It’s a perfect blend of puzzles and exploration, with an enchantingly interlocking twist.
One of my favorite moments in the game is when the world just spins. It’s a simple bit of magic that’s been around since the bright, bustling days of arcades, but I never get tired of it. You run all the way to the right side of the screen, and then—whoops!—you’re suddenly back to the far left. You run all the way to the top, and with one last push, you find yourself back at the bottom.
I like Arranger: A Role-Puzzling Adventure more than I do. It’s a wraparound screen: a video game. Arranger tells the story of Gemma, a misfit trying to escape a delightfully stagnant culture. She leaves her hometown and moves out into the wider world, trying to right her wrongs and find a place for herself in the process. It’s all great. But she does this by manipulating a grid-movement system, which means that if she moves away from the top of each column, she moves back to the bottom, and if she moves away from the right side of each row – well, you get the idea.
Of course, there’s more. Every row or column that Gemma is in moves with her, which means anything on that row or column moves with her. This is a puzzle game, and these things form the core of the puzzles. Most objects move with Gemma, merrily tangling around as she moves. But some of the objects arranged in purple are either locked in place, meaning they don’t move at all, or they move but don’t tangle: they get stuck on the edge and freeze the entire line.
As a result, you spend a lot of time in Arranger figuring out how to get forward: how to navigate a road full of trash cans that you can’t wrap around, or how to get over a boulder that simply won’t budge. The answer is almost always simple – if that boulder is in the middle of the road and you need to go to the left of it, the perhaps counterintuitive solution is to just go all the way to the right of it and let the wraparound magic take you back to the left! – but it also almost always feels like a revelation.
Arranger is a game of small epiphanies, and it’s also a game that lets you get those epiphanies in the best possible way, simply by playing around in the sandbox. Each puzzle is fairly compact: the level can be much larger than a single screen, but the puzzle part almost always depends on things being within your field of view. This means that when I come across an obstacle that I can’t figure out how to navigate, my best opti on is almost always to push the boundaries of the game and see what happens. Can’t I go around to the left? How about to the right? Or up or down? Can I move the object that’s blocking my way? Can I shift it to another row or column? If so, what would that do?
The navigation challenge is the easiest part of the game. Arranger quickly escalates into combat, which involves maneuvering weapons to hit enemies in a row or column, escort missions where you have to make objects or people move with you, and even things like fishing mini-games. Fishing is actually kind of fun: you hook the fish, and then you have to move back, pulling your line across as many grids as possible. Eventually, the fish will give up and jump out of the water. You’re done!
My favorite moment was maneuvering the raft to move from one island to another in what felt like an archipelago. No, my favorite part was busting someone out of a house by blocking the guards’ view with furniture that clipped into my rows and columns as I moved. But that’s the thing – it’s hard to pick a favorite element of a game that takes a simple concept and tries to squeeze everything it can out of it, shaking up the puzzles with new elements, new gadgets, and even the odd new ability, all while taking you away from home and out into the world on a grand adventure.

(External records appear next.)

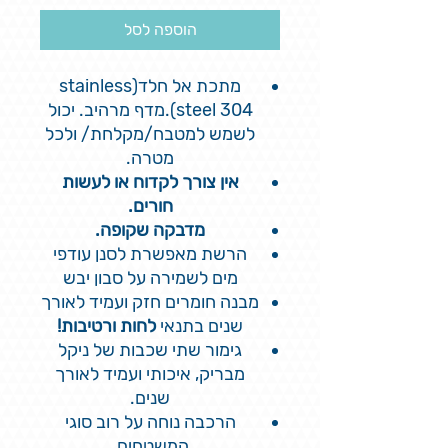
הוספה לסל
מתכת אל חלד(stainless
steel 304).מדף מרהיב. יכול
לשמש למטבח/מקלחת/ ולכל
מטרה.
אין צורך לקדוח או לעשות
חורים.
מדבקה שקופה.
הרשת מאפשרת לסנן עודפי
מים לשמירה על סבון יבש
מבנה חומרים חזק ועמיד לאורך
שנים בתנאי
לחות ורטיבות!
גימור שתי שכבות של ניקל
מבריק, איכותי ועמיד לאורך
שנים.
הרכבה נוחה על רוב סוגי
המשטחים.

Along the way, I learned lots of little ways to handle situations, most of which were wordless to me: I’d randomly interfere with space, and what I wanted to happen would happen. I worked out how to close the distance between me and another object in my row or column, for example, by moving in a circle that felt like gathering yarn. I learned how to quickly carry an object or character around a tight corner; it felt almost like quickly tapping out a security code I’d long memorized on a keyboard. Everything in Arranger started to feel like this: like a physical skill you’ve learned. You manipulate space in a way that makes perfect sense, but you’d have a hard time explaining to someone else. Wizardry!

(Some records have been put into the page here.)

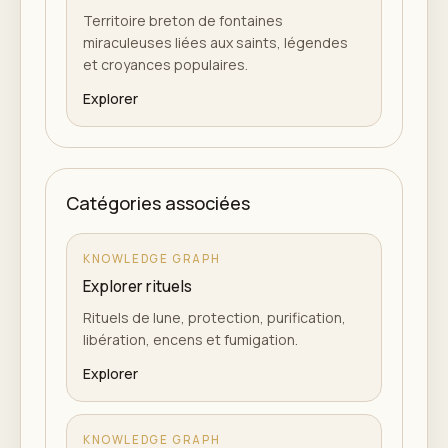
Territoire breton de fontaines
miraculeuses liées aux saints, légendes
et croyances populaires.
Explorer
Catégories associées
KNOWLEDGE GRAPH
Explorer rituels
Rituels de lune, protection, purification,
libération, encens et fumigation.
Explorer
KNOWLEDGE GRAPH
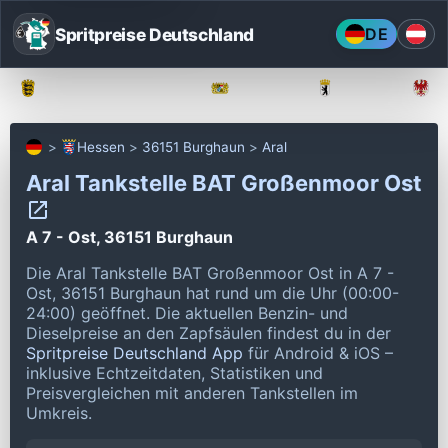
Spritpreise Deutschland
DE
Baden-Württemberg
Bayern
Berlin
Hessen
36151 Burghaun
Aral
Aral Tankstelle BAT Großenmoor Ost
A 7 - Ost, 36151 Burghaun
Die Aral Tankstelle BAT Großenmoor Ost in A 7 -
Ost, 36151 Burghaun hat rund um die Uhr (00:00-
24:00) geöffnet.
Die aktuellen Benzin- und
Dieselpreise an den Zapfsäulen findest du in der
Spritpreise Deutschland App
für Android & iOS –
inklusive Echtzeitdaten, Statistiken und
Preisvergleichen mit anderen Tankstellen im
Umkreis.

I’d say Arranger has two informal modes. In one mode, you’re in the middle of a series of puzzles, say, making your way through rooms in a mansion and tackling single-screen puzzles based on the same series of elements. I enjoyed that mode, but I liked the other mode even more, where you’re just trying to get somewhere. The grid is divided into paths and little courtyards, and you’re still solving puzzles, but they’re all A-to-B. Here, Arranger feels like a speculative, daydreamy logic doodle. I know where I’m going, and I’m confident I can get there, so on the way, let’s solve all these little moment-to-moment challenges.

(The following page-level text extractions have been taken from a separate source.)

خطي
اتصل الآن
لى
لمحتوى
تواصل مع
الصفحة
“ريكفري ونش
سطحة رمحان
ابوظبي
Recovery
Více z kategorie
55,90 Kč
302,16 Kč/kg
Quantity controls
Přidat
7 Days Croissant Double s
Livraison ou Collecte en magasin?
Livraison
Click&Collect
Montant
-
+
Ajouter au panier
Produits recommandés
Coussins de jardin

All of this is aided by the charming, playful script and beautiful cartoon art by David Hellman, who created Braid’s artwork and manages to evoke a world that feels thick and detailed, full of thick Fantagraphics brushstrokes and employing a picture-in-picture effect, meaning that as you walk through a room or meet a new character, the background may fill the panel, offering alternative views of the action.
I never tire of the coherence of the artwork from one moment to the next, or of something a puzzle teaches me that I find myself subverting, overturning, and remaking several puzzles later. Arranger is tight, funny, and clever, presented in the most relaxed, least overbearing way possible, and it’s just lovely.
Furniture & Mattress Magazine was provided with a copy of The Arranger: A Character Puzzle Adventure for review.